## Task material
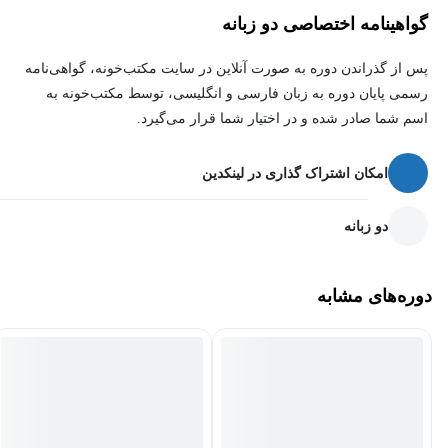
خواهید داشت که در آن مجموعه‌ای از تجسم‌های داده و یک داشبورد
گواهینامه اختصاصی دو زبانه
تعاملی ایجاد خواهید کرد تا به پرتفولیوی خود اضافه کنید، که می‌توانید
آن را با همتایان، جوامع حرفه‌ای یا کارفرمایان آینده به اشتراک بگذارید.
پس از گذراندن دوره به صورت آنلاین در سایت مکتب‌خونه، گواهی‌نامه
رسمی پایان دوره به زبان فارسی و انگلیسی، توسط مکتب‌خونه به
اسم شما صادر شده و در اختیار شما قرار می‌گیرد.
امکان اشتراک گذاری در لینکدین
دو زبانه
دوره‌های مشابه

## What you should do
Please print the entries shown above again, exactly, and skip the pictures.

## Response box
خواهید داشت که در آن مجموعه‌ای از تجسم‌های داده و یک داشبورد
گواهینامه اختصاصی دو زبانه
تعاملی ایجاد خواهید کرد تا به پرتفولیوی خود اضافه کنید، که می‌توانید
آن را با همتایان، جوامع حرفه‌ای یا کارفرمایان آینده به اشتراک بگذارید.
پس از گذراندن دوره به صورت آنلاین در سایت مکتب‌خونه، گواهی‌نامه
رسمی پایان دوره به زبان فارسی و انگلیسی، توسط مکتب‌خونه به
اسم شما صادر شده و در اختیار شما قرار می‌گیرد.
امکان اشتراک گذاری در لینکدین
دو زبانه
دوره‌های مشابه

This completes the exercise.